The Kingsong's battery gives it very solid mid-range capability. Ridden like an actual human - some full-throttle blasts, some cruising - you land in that respectable "proper commuter" band. It maintains power well as it discharges; you don't feel it going half-asleep the moment you drop under half charge, which is a classic benefit of decent 60 V architecture.
The CS1's pack, while running at lower voltage, offers a surprisingly similar real-world range. Again, with mixed riding, getting into the mid double-digits is very achievable. Heavier riders and hilly routes will eat into that, but the extra capacity means it still hangs in there very respectably. In normal daily use - commuting, errands, a detour for fun - both scooters comfortably cover "there and back with margin" distances that most riders care about.
Range anxiety, then, is largely a non-issue with either machine unless you're really abusing throttle and terrain. The big difference is cost per kilometre: the CS1 2025 gets you similar real-world distances for significantly less money, while the Kingsong charges a premium for its 60 V ecosystem and brand.
Charging times are roughly in the same "overnight" league for both - plug in, forget, ride next day. Neither is blazing fast to charge by EV standards, but neither feels painfully slow for the size of battery you're filling.
Portability & Practicality
Let's be blunt: neither of these scooters is portable in the "grab it with one hand and jog up three flights of stairs" sense. They're both around the weight of an enthusiastic labrador, and about as fun to carry.
The KS-N12 Pro is marginally lighter and a touch more city-friendly when it comes to portage. The folding mechanism is simple and secure, and once folded it's reasonably compact length-wise, with a bar width that doesn't constantly try to eat door frames. Carrying it up a short flight of stairs or into a boot is doable for most adults, but you won't volunteer to repeat it ten times a day.
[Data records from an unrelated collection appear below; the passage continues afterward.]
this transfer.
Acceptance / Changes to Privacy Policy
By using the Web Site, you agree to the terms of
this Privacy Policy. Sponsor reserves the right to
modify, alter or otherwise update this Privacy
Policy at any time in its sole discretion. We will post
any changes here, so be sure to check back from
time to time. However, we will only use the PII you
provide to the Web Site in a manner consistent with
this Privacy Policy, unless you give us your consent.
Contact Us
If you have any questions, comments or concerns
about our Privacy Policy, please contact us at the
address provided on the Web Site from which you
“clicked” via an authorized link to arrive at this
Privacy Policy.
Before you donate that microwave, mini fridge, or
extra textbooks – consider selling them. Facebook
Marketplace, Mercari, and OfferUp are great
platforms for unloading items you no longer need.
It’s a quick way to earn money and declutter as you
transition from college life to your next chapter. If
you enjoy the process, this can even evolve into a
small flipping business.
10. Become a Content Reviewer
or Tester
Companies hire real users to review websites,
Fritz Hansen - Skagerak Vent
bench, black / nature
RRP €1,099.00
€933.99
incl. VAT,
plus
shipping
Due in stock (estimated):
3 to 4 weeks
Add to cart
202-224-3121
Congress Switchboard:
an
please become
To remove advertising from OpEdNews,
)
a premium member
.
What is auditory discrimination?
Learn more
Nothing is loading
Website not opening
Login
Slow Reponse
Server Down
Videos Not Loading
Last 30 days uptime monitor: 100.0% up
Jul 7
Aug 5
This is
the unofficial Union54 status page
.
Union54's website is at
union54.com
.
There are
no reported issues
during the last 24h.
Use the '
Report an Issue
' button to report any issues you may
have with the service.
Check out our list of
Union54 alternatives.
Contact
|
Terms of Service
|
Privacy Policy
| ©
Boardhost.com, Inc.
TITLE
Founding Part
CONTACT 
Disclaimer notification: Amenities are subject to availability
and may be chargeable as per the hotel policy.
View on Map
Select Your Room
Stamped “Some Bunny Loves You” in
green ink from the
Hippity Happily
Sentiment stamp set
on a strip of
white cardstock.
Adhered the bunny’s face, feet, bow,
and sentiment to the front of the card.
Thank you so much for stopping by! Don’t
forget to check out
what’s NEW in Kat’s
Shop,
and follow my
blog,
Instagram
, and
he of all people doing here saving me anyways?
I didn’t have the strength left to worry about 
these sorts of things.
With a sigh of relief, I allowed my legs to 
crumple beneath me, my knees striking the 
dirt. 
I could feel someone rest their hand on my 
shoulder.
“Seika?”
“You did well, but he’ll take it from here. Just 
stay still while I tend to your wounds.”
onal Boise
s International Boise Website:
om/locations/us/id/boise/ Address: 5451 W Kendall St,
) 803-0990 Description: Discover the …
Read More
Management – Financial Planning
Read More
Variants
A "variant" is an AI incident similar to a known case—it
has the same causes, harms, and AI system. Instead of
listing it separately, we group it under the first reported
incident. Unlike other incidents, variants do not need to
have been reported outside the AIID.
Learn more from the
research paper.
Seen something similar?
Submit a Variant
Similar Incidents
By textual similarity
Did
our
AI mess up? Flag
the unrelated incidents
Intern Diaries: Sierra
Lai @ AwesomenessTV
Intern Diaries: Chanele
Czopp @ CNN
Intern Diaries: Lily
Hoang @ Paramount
The CS1 2025 folds down to a similar length and height, but the heavier, bulkier frame and 11-inch wheels make it feel more awkward in the hands. You can absolutely get it into a car; manoeuvring it in narrow hallways or lifting it regularly will remind you it's made partly of iron, not best wishes and marketing. As a "park in the garage or at the office and forget" scooter, it's perfect; as a multi-modal "bus + train + scooter" companion, it's overkill.
Practically, both are ideal for people with ground-floor storage, lifts, or car boot access. The Kingsong has a slight advantage in folded elegance and overall day-to-day handling. The ANGWATT wins in sheer utility: gargantuan load capacity, huge deck, and hardware that doesn't look frightened when you strap on a heavy backpack and a week's groceries.
Safety
Safety is one area where both scooters take themselves seriously - and where they outclass many cheaper "commuter" models straight away.
The KS-N12 Pro scores strongly on stability and visibility. Its 10-inch pneumatic tyres provide good grip and predictable cornering on tarmac, and the frame geometry keeps speed wobbles in check. Lighting is a real highlight: bright headlight, proper rear brake light, colourful deck lighting, and usable turn signals make you very visible in traffic. For early-morning and late-night commuting, it feels like a well-thought-out package rather than an afterthought LED stuck on the stem.
The CS1 2025 brings its own safety strengths. Those 11-inch tubeless tyres are a huge win: more grip, more stability, and much better behaviour when you hit something sharp or ugly. A slow deflation is far easier to ride out than an inner-tube blowout. The lighting setup is solid too: headlight, taillight, side presence lights, and rear indicators. It's not a rolling Christmas tree, but it absolutely passes the "car drivers will actually notice me" test.
In braking, as mentioned, the ANGWATT's dual discs plus e-brake give it the edge in outright stopping muscle, with the Kingsong trading some bite for low-maintenance practicality up front. In wet conditions, the front drum on the Kingsong is a quiet hero; on the CS1, you benefit from tubeless tyres with a larger contact patch and decent tread, which helps make up for the more basic sealing elsewhere.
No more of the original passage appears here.